Grand Prix Union Dortmund

Race details
- Date: May, June, August, September
- Region: North Rhine-Westphalia, Germany
- English name: GP Union Dortmund
- Local name(s): Großer Preis der Dortmunder Union-Brauerei (in German)
- Discipline: Road
- Competition: Cat. 1.1
- Type: One-day race

History
- First edition: 1962
- Editions: 23
- Final edition: 1984
- First winner: Piet Damen (NED)
- Most wins: Eddy Merckx (BEL); Theo De Rooij (NED); (2 wins)
- Final winner: Gérard Velscholten (NED)

= GP Union Dortmund =

German cycling race

The Grand Prix Union Dortmund was a German cycling race organized for the last time in 1984.

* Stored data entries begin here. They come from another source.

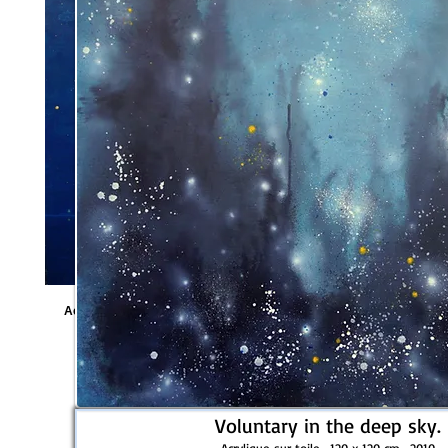
Hélène
Acrylique sur MDF- 87x 120 cm. 2008
Voluntary in the deep sky.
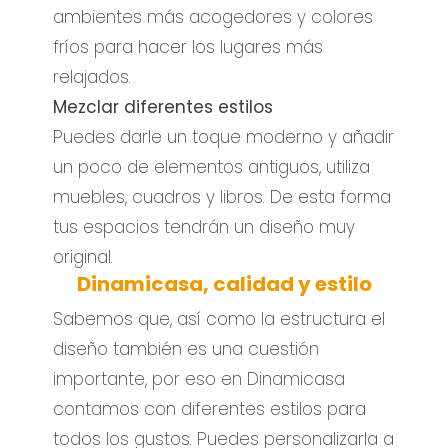
ambientes más acogedores y colores
fríos para hacer los lugares más
relajados.
Mezclar diferentes estilos
Puedes darle un toque moderno y añadir
un poco de elementos antiguos, utiliza
muebles, cuadros y libros. De esta forma
tus espacios tendrán un diseño muy
original.
Dinamicasa, calidad y estilo
Sabemos que, así como la estructura el
diseño también es una cuestión
importante, por eso en Dinamicasa
contamos con diferentes estilos para
todos los gustos. Puedes personalizarla a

The course was between 130 and 172 km, with Dortmund as both start and finish place.

The competition's roll of honor includes the successes of Eddy Merckx, Hennie Kuiper and Patrick Sercu. Merckx won two editions and finished two times as third.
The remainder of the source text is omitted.